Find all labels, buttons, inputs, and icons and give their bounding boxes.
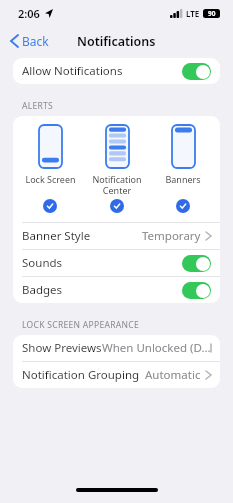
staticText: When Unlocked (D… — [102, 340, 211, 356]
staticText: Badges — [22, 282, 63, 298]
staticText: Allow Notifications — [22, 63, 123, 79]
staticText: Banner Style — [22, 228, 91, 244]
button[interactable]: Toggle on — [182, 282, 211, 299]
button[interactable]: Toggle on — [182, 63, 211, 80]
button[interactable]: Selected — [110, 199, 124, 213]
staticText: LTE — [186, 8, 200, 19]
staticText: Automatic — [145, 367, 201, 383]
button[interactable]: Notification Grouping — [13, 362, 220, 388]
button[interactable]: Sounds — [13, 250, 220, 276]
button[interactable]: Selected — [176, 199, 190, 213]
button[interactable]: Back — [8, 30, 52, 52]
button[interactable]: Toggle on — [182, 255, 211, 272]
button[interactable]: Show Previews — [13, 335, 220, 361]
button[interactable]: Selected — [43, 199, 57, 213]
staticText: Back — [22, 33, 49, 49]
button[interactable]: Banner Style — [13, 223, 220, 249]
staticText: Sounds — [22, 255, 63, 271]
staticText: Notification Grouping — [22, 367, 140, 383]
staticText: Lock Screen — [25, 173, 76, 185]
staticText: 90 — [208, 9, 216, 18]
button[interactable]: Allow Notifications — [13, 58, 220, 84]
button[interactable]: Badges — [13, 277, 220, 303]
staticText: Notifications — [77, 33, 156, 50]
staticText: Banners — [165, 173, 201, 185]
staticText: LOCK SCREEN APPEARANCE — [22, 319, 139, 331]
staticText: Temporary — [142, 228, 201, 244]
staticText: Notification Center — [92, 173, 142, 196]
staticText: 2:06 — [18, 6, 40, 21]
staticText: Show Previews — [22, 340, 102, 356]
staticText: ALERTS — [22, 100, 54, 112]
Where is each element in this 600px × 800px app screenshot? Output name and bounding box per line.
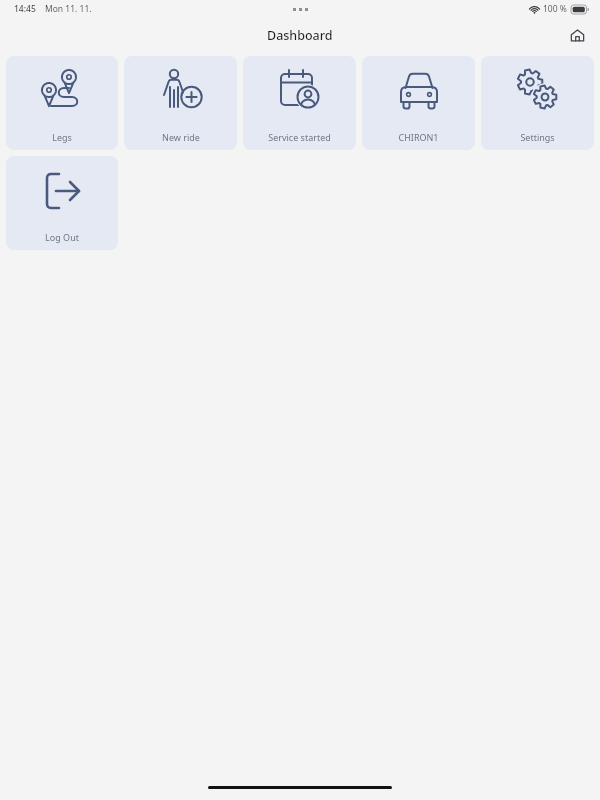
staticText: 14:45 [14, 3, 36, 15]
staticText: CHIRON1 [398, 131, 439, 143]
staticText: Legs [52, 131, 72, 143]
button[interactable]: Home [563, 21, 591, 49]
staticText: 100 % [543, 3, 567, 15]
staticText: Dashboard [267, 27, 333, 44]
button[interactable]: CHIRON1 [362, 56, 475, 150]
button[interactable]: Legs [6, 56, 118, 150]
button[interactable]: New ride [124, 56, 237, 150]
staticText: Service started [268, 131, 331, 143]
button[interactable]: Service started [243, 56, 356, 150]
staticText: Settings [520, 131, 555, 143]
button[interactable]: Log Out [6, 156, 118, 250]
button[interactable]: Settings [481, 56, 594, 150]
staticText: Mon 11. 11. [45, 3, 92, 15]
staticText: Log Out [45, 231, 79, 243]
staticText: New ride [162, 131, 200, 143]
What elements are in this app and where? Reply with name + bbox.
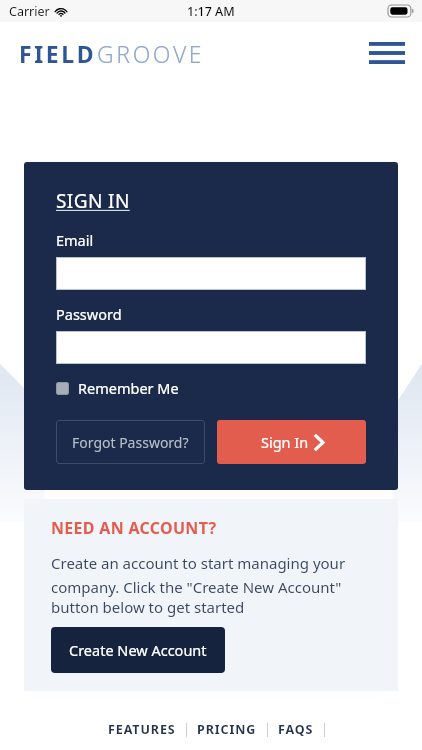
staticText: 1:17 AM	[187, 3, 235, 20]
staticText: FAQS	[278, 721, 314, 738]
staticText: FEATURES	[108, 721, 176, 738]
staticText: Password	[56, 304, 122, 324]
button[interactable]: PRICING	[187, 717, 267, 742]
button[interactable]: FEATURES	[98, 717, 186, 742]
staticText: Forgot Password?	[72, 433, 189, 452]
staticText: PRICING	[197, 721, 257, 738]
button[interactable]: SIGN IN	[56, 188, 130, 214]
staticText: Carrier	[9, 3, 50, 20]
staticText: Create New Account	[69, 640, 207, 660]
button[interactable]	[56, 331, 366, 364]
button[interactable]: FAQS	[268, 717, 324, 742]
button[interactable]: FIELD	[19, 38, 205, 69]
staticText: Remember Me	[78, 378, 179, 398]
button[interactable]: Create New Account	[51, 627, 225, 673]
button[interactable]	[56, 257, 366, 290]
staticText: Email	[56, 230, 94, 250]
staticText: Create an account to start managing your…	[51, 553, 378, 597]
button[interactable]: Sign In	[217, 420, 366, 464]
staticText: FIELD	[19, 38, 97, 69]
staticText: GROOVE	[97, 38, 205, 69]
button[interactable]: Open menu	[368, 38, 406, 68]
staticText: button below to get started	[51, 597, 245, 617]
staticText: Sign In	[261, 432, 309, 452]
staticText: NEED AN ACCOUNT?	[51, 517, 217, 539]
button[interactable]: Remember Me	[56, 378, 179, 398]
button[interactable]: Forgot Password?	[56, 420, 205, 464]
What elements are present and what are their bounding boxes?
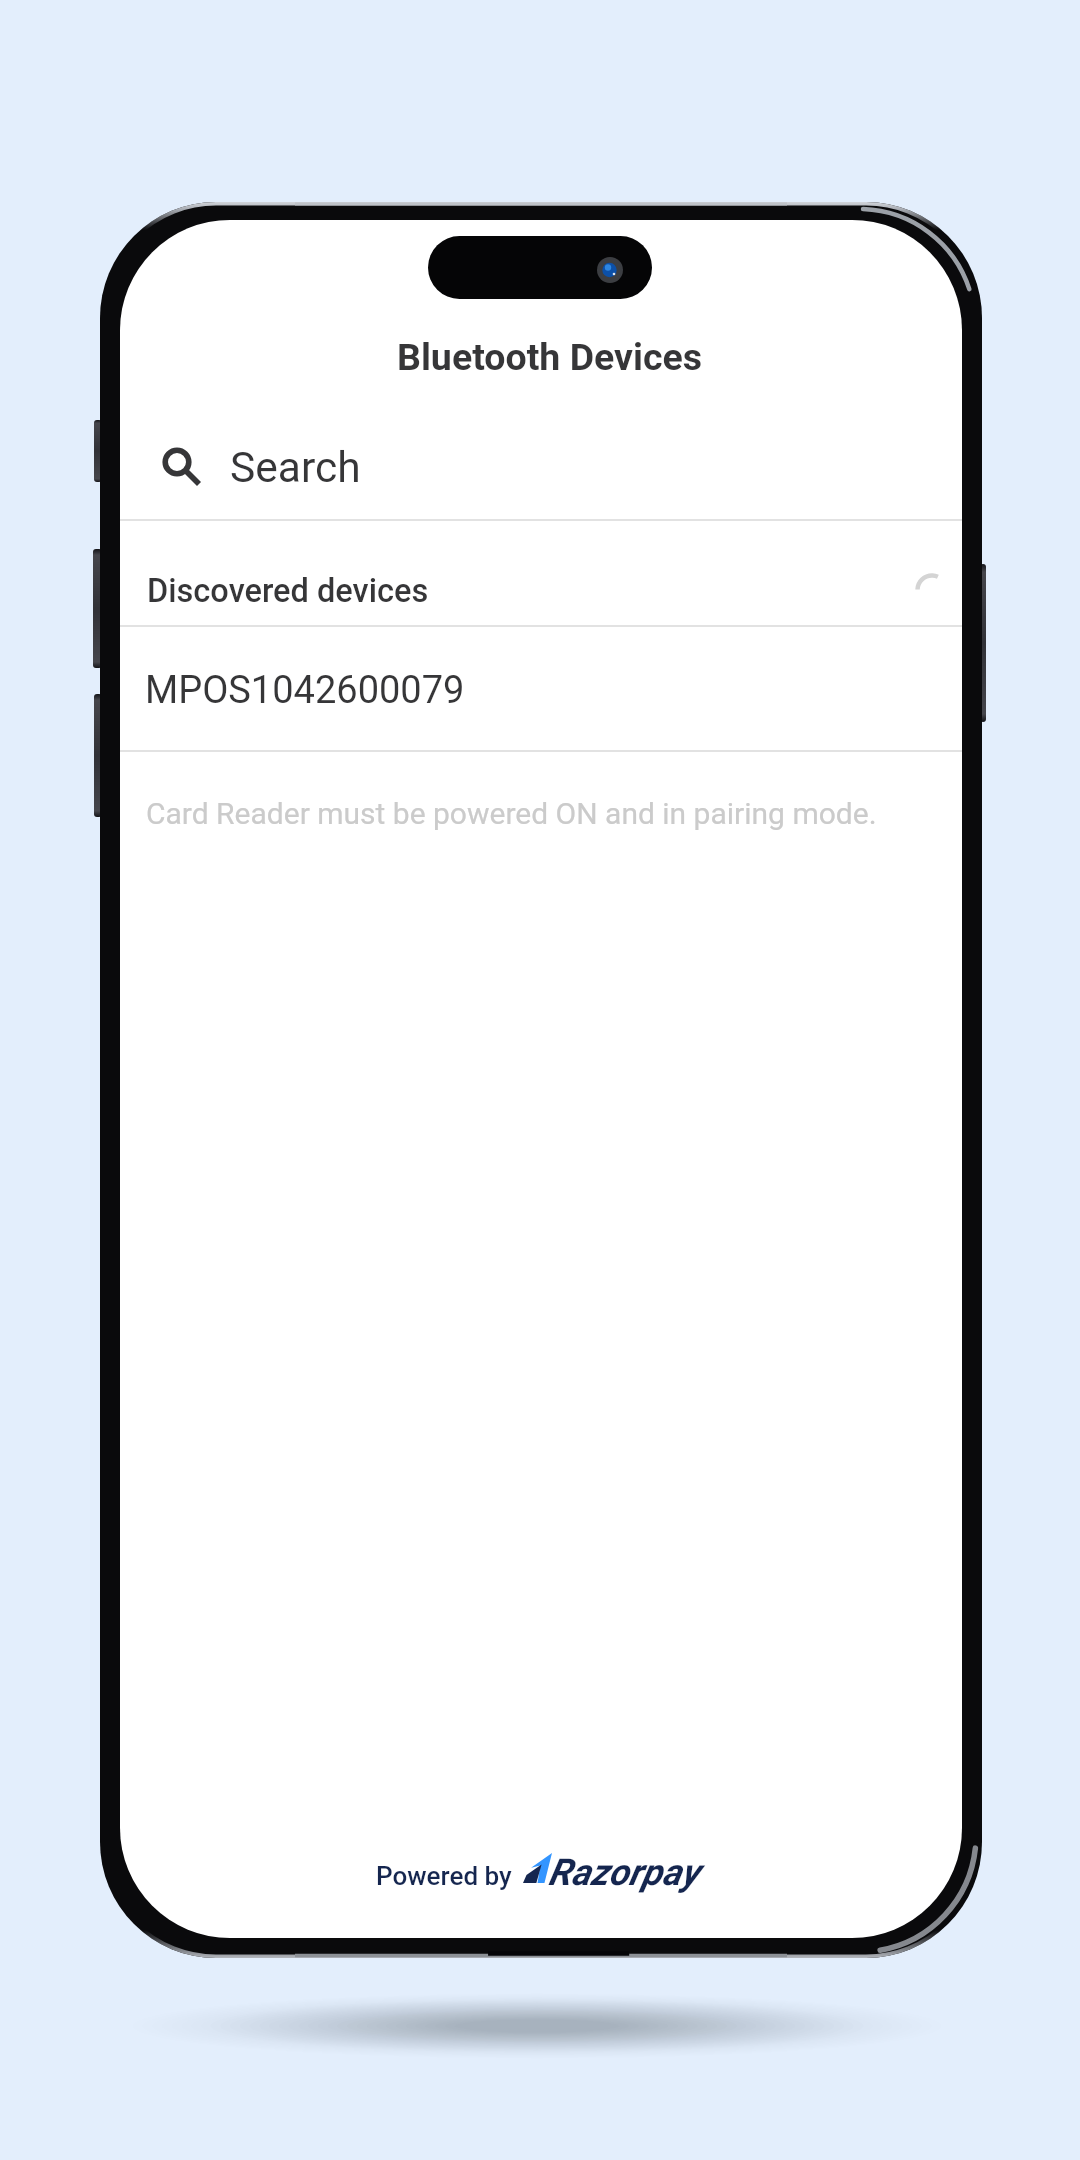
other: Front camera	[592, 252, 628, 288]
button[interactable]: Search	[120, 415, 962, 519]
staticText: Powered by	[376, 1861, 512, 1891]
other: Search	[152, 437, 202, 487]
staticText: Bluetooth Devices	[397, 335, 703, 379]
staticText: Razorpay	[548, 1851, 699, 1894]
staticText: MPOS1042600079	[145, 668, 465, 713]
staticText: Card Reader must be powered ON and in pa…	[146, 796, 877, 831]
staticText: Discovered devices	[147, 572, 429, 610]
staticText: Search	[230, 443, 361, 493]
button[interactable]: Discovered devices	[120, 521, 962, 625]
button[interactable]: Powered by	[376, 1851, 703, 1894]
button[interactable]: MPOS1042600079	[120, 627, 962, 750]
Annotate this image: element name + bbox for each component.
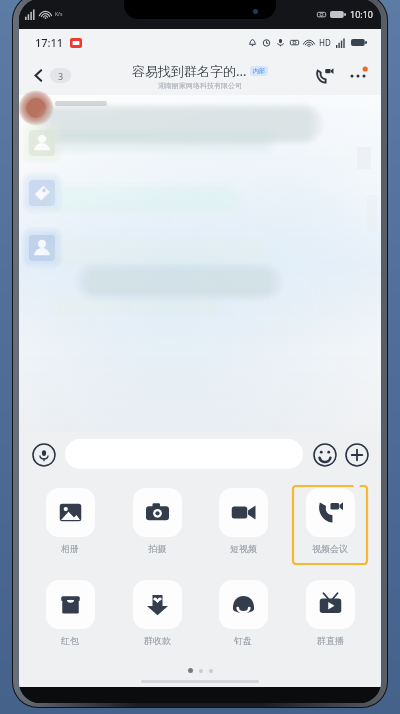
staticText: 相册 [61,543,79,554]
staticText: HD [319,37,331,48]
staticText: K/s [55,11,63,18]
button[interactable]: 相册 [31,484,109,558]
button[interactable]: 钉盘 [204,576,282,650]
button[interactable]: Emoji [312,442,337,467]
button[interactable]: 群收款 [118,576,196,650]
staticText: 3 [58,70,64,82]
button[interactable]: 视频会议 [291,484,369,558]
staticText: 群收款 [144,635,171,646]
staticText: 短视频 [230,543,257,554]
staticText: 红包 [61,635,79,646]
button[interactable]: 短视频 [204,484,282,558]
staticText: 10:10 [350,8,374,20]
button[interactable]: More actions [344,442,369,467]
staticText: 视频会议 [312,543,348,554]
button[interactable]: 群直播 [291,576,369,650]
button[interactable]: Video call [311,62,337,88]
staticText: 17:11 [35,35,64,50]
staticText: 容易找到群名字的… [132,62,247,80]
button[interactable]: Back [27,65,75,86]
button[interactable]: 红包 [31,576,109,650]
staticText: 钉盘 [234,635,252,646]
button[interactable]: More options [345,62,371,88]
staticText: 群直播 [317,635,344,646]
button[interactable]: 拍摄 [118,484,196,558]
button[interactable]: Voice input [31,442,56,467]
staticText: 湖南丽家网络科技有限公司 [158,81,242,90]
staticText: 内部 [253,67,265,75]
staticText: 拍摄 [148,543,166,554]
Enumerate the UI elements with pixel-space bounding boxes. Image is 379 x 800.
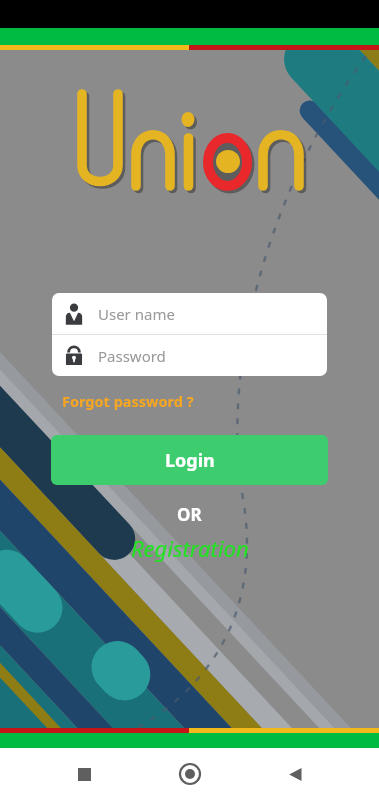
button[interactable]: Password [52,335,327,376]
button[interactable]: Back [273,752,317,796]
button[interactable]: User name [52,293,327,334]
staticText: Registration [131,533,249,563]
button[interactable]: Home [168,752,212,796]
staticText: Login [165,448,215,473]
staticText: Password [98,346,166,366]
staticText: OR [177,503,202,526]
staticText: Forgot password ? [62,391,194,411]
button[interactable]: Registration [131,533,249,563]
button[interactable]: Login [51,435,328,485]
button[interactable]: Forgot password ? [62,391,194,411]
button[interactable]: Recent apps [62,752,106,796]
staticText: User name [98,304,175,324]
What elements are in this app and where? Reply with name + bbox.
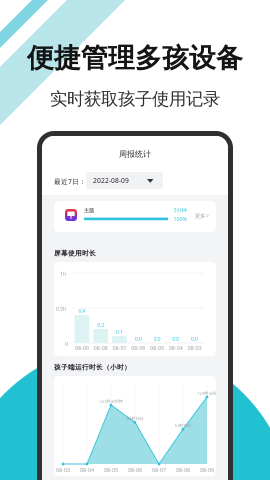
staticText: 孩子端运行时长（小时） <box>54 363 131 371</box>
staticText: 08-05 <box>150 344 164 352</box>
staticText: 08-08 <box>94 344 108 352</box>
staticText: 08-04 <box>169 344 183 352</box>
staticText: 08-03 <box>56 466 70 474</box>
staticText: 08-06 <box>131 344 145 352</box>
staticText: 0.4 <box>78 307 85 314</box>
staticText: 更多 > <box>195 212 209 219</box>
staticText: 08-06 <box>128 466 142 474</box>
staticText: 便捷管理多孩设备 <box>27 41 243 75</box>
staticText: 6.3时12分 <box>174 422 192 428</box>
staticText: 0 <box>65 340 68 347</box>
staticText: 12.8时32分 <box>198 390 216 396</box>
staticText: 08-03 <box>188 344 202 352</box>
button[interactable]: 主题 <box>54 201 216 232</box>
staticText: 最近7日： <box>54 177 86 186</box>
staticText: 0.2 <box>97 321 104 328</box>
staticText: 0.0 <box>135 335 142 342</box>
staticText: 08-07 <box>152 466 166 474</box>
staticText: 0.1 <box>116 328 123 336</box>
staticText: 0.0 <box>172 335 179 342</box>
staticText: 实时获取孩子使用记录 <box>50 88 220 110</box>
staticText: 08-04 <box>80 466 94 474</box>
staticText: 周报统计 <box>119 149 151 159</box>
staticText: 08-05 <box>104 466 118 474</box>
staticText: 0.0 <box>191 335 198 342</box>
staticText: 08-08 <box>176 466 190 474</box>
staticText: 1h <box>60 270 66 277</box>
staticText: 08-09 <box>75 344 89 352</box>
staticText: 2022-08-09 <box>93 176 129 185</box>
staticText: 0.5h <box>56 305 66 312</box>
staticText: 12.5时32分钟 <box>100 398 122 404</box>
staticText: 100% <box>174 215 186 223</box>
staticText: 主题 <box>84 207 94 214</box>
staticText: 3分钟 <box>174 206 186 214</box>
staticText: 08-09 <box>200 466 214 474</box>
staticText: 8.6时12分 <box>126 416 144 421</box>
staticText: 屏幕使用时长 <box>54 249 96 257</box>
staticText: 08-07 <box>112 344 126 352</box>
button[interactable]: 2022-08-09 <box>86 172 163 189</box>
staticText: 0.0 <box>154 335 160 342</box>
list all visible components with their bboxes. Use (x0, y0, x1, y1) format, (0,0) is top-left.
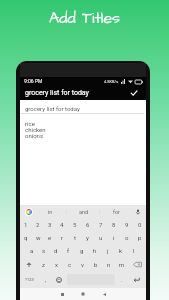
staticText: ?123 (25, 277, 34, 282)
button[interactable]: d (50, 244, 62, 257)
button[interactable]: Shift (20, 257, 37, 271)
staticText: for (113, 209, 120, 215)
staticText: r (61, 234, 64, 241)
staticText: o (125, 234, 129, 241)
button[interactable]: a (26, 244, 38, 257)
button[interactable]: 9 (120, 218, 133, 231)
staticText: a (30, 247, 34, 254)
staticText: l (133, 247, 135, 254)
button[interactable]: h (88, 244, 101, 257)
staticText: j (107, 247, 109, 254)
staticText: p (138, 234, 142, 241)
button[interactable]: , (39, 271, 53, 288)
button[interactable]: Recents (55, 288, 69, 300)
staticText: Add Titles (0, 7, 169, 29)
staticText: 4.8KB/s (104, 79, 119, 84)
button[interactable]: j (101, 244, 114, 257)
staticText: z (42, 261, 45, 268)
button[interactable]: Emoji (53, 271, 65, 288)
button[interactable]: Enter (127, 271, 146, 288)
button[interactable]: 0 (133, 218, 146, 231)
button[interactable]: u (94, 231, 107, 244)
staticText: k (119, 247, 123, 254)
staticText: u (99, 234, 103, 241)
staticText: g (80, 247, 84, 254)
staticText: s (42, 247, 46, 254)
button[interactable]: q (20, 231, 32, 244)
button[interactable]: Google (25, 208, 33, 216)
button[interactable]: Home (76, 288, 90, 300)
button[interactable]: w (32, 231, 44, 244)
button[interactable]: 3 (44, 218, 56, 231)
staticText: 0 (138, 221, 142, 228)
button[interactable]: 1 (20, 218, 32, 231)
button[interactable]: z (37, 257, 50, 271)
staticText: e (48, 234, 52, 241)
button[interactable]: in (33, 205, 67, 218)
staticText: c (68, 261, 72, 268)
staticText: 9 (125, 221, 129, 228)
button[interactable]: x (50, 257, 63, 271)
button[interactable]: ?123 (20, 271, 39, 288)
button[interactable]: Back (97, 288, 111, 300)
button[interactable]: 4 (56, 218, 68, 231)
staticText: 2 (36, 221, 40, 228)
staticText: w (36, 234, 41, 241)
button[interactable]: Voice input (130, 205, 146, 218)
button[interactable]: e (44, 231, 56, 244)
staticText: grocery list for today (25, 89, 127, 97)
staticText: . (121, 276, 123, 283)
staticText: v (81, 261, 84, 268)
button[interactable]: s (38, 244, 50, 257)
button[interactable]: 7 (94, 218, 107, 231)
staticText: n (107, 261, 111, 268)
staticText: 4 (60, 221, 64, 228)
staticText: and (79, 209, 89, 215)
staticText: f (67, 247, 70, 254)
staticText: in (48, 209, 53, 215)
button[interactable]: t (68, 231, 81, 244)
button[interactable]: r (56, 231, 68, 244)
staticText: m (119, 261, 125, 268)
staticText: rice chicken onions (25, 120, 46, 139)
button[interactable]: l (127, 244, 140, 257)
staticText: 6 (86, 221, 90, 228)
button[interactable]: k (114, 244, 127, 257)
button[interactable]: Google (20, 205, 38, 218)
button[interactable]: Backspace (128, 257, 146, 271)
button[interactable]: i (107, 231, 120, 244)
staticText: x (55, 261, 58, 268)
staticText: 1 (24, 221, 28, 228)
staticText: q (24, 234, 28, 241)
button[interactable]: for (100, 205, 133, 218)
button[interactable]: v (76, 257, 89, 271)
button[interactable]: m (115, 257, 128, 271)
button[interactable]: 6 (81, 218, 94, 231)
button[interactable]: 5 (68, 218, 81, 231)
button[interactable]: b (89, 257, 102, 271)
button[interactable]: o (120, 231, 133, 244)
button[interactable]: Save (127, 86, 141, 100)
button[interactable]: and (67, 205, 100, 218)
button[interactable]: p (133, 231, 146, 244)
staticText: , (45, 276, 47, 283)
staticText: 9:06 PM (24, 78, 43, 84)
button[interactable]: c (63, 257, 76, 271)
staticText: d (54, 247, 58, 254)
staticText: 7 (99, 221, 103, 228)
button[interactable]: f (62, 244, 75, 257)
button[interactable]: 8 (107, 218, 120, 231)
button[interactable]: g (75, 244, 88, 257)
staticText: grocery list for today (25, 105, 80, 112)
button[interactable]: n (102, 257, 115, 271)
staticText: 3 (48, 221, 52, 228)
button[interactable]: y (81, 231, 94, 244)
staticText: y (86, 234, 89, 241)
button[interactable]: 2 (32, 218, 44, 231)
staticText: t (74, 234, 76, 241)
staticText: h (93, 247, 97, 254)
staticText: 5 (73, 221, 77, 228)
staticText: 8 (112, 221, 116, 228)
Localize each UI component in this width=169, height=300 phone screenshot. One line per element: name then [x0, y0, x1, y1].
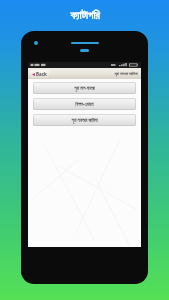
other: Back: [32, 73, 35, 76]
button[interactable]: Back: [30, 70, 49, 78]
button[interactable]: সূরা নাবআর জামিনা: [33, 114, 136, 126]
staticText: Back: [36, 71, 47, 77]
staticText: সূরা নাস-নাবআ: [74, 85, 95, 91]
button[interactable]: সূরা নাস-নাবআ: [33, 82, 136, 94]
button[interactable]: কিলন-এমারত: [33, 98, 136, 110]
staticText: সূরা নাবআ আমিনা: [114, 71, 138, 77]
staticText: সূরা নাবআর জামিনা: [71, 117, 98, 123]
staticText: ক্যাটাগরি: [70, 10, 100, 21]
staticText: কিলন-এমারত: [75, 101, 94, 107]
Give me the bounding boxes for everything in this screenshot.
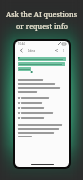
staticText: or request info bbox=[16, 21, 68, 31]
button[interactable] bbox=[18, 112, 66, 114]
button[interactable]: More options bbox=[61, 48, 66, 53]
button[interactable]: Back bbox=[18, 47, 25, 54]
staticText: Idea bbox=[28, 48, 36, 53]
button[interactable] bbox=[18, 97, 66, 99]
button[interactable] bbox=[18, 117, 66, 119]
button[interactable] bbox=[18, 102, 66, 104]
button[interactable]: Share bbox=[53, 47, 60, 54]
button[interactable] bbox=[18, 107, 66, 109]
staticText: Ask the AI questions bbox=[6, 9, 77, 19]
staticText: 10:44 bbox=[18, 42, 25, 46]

━━━━━━━━

### AIM OF THE EXERCISE
Apply a filter for "FAQS" to the entries and show each line that passes.

### TASK OUTPUT
staticText: FAQS	[278, 721, 314, 738]
button[interactable]: FAQS	[268, 717, 324, 742]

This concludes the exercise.